→ **DATA SHOWN**
====

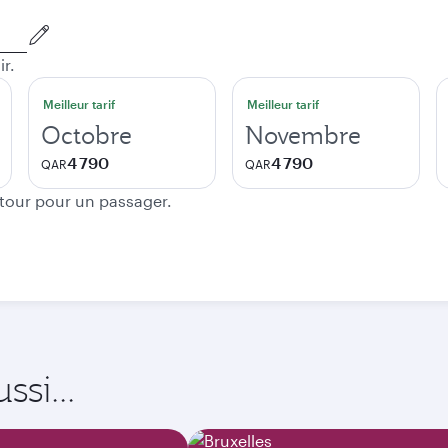
ir.
Meilleur tarif
Meilleur tarif
Octobre
Novembre
4 790
4 790
QAR
QAR
etour pour un passager.
si...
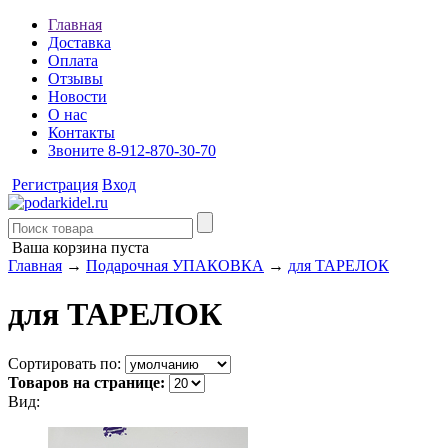
Главная
Доставка
Оплата
Отзывы
Новости
О нас
Контакты
Звоните 8-912-870-30-70
Регистрация
Вход
Ваша корзина пуста
Главная
→
Подарочная УПАКОВКА
→
для ТАРЕЛОК
для ТАРЕЛОК
Сортировать по:
Товаров на странице:
Вид:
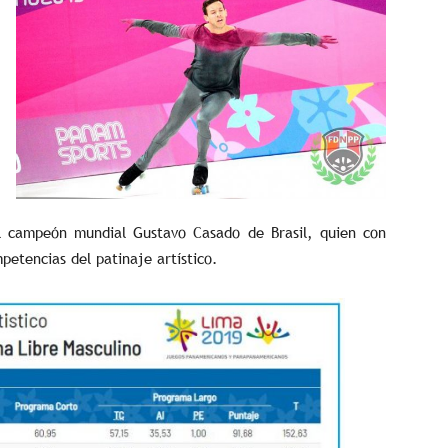
al campeón mundial Gustavo Casado de Brasil, quien con
mpetencias del patinaje artístico.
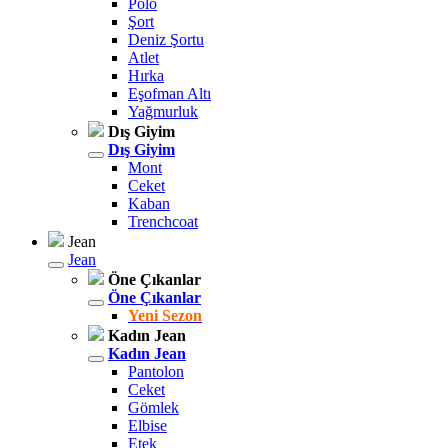
Polo
Şort
Deniz Şortu
Atlet
Hırka
Eşofman Altı
Yağmurluk
Dış Giyim
Dış Giyim
Mont
Ceket
Kaban
Trenchcoat
Jean
Jean
Öne Çıkanlar
Öne Çıkanlar
Yeni Sezon
Kadın Jean
Kadın Jean
Pantolon
Ceket
Gömlek
Elbise
Etek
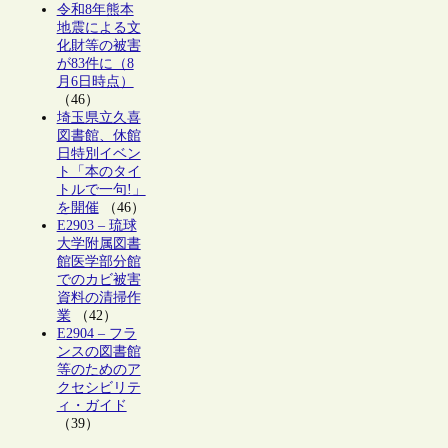
令和8年熊本
地震による文
化財等の被害
が83件に（8
月6日時点）
（46）
埼玉県立久喜
図書館、休館
日特別イベン
ト「本のタイ
トルで一句!」
を開催
（46）
E2903 – 琉球
大学附属図書
館医学部分館
でのカビ被害
資料の清掃作
業
（42）
E2904 – フラ
ンスの図書館
等のためのア
クセシビリテ
ィ・ガイド
（39）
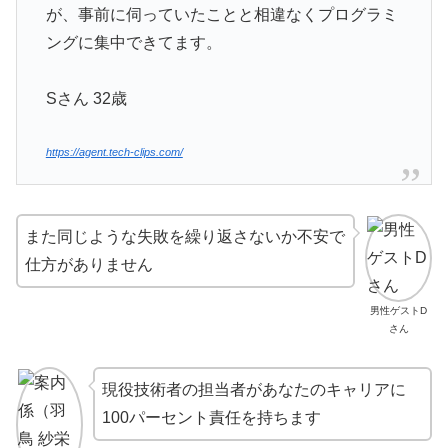
が、事前に伺っていたことと相違なくプログラミ
ングに集中できてます。
Sさん 32歳
https://agent.tech-clips.com/
また同じような失敗を繰り返さないか不安で
仕方がありません
男性ゲストD
さん
現役技術者の担当者があなたのキャリアに
100パーセント責任を持ちます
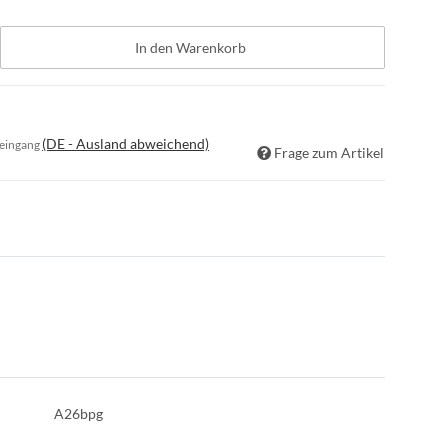
In den Warenkorb
(DE - Ausland abweichend)
seingang
Frage zum Artikel
A26bpg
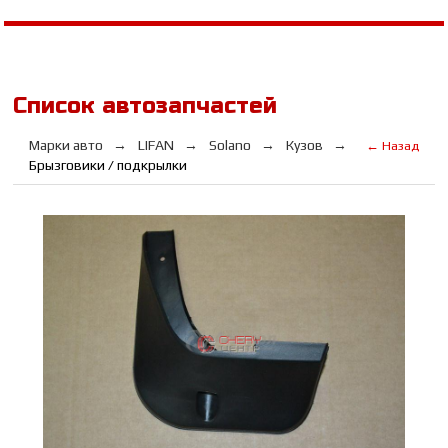
Список автозапчастей
Марки авто
LIFAN
Solano
Кузов
← Назад
Брызговики / подкрылки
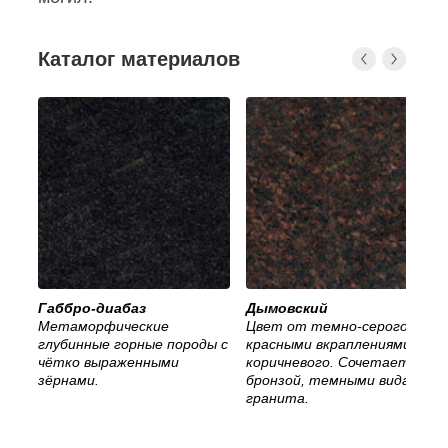
Каталог материалов
Габбро-диабаз
Дымовский
Метаморфические
Цвет от темно-серого с
глубинные горные породы с
красными вкраплениями, до
чётко выраженными
коричневого. Сочетается с
зёрнами.
бронзой, темными видами
гранита.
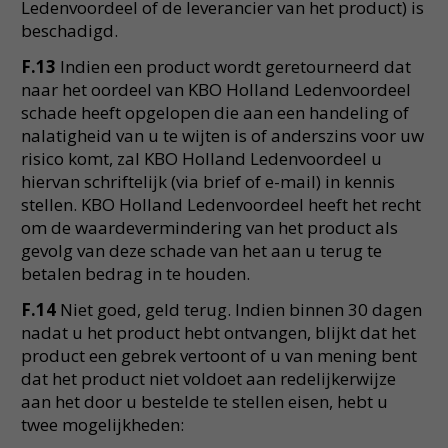
Ledenvoordeel of de leverancier van het product) is
beschadigd.
F.13
Indien een product wordt geretourneerd dat
naar het oordeel van KBO Holland Ledenvoordeel
schade heeft opgelopen die aan een handeling of
nalatigheid van u te wijten is of anderszins voor uw
risico komt, zal KBO Holland Ledenvoordeel u
hiervan schriftelijk (via brief of e-mail) in kennis
stellen. KBO Holland Ledenvoordeel heeft het recht
om de waardevermindering van het product als
gevolg van deze schade van het aan u terug te
betalen bedrag in te houden.
F.14
Niet goed, geld terug. Indien binnen 30 dagen
nadat u het product hebt ontvangen, blijkt dat het
product een gebrek vertoont of u van mening bent
dat het product niet voldoet aan redelijkerwijze
aan het door u bestelde te stellen eisen, hebt u
twee mogelijkheden:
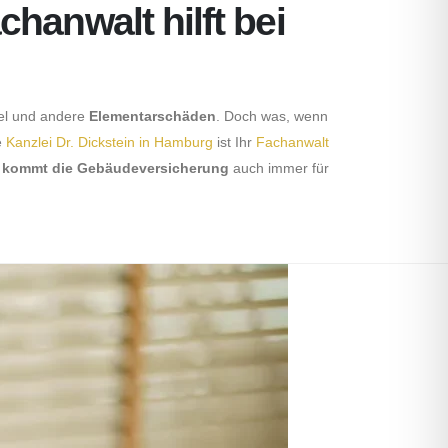
hanwalt hilft bei
el und andere
Elementarschäden
. Doch was, wenn
e
Kanzlei Dr. Dickstein in Hamburg
ist Ihr
Fachanwalt
h
kommt die Gebäudeversicherung
auch immer für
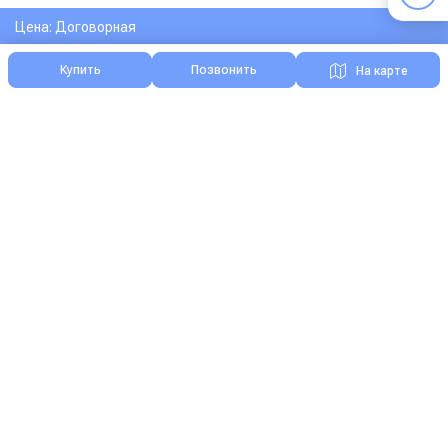
Цена: Договорная
Купить
Позвонить
На карте
Я нашел ошибку на сайте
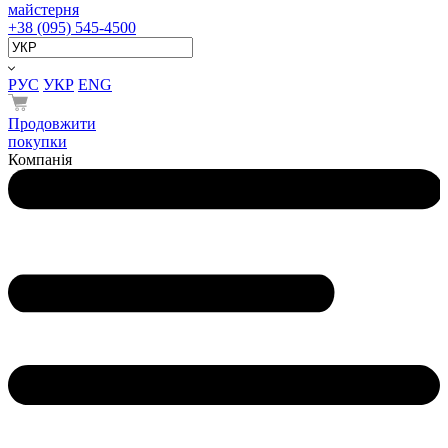
майстерня
+38 (095) 545-4500
РУС
УКР
ENG
Продовжити
покупки
Компанія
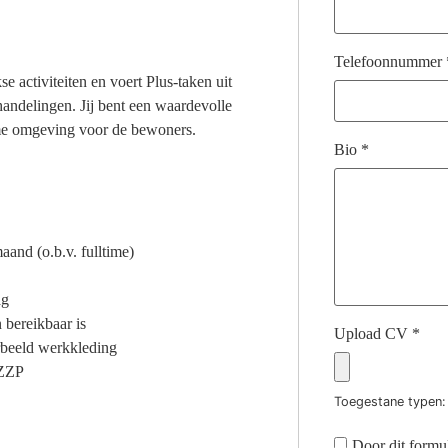
Telefoonnummer
e activiteiten en voert Plus-taken uit
andelingen. Jij bent een waardevolle
rme omgeving voor de bewoners.
Bio
*
aand (o.b.v. fulltime)
ag
 bereikbaar is
Upload CV
*
rbeeld werkkleding
 ZZP
Toegestane typen: 
Door dit formul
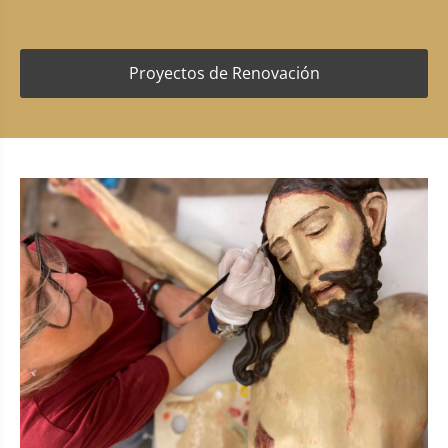
Proyectos de Renovación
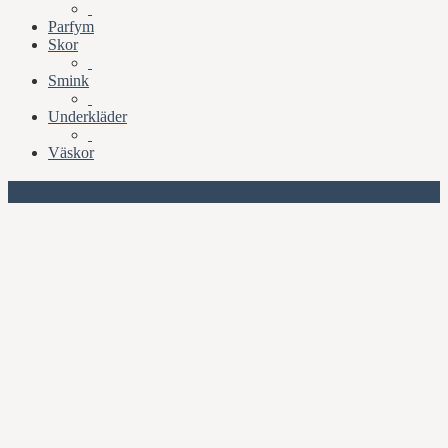
Parfym
Skor
Smink
Underkläder
Väskor
Missa inte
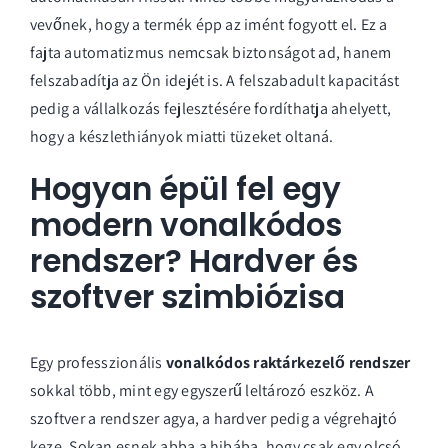
vevőnek, hogy a termék épp az imént fogyott el. Ez a
fajta automatizmus nemcsak biztonságot ad, hanem
felszabadítja az Ön idejét is. A felszabadult kapacitást
pedig a vállalkozás fejlesztésére fordíthatja ahelyett,
hogy a készlethiányok miatti tüzeket oltaná.
Hogyan épül fel egy
modern vonalkódos
rendszer? Hardver és
szoftver szimbiózisa
Egy professzionális
vonalkódos raktárkezelő rendszer
sokkal több, mint egy egyszerű leltározó eszköz. A
szoftver a rendszer agya, a hardver pedig a végrehajtó
keze. Sokan esnek abba a hibába, hogy csak egy olcsó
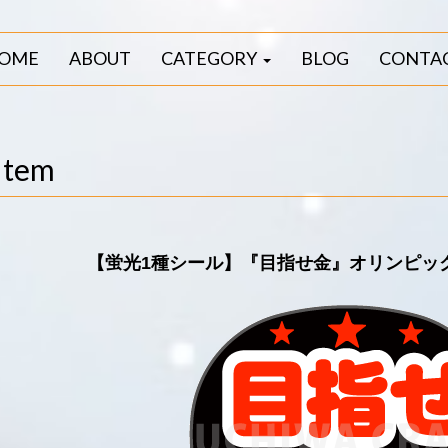
OME
ABOUT
CATEGORY
BLOG
CONTA
Item
【蛍光1種シール】『目指せ金』オリンピッ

====

→ **EXERCISE OBJECTIVE**
In the records above, transcribe exactly the lines from the one containing "hogy a készlethiányok miatti tüzeket oltaná." through the last line, both included, and skip the pictures.

→ **TASK RESPONSE**
hogy a készlethiányok miatti tüzeket oltaná.
Hogyan épül fel egy
modern vonalkódos
rendszer? Hardver és
szoftver szimbiózisa
Egy professzionális
vonalkódos raktárkezelő rendszer
sokkal több, mint egy egyszerű leltározó eszköz. A
szoftver a rendszer agya, a hardver pedig a végrehajtó
keze. Sokan esnek abba a hibába, hogy csak egy olcsó
OME
ABOUT
CATEGORY
BLOG
CONTA
Item
【蛍光1種シール】『目指せ金』オリンピッ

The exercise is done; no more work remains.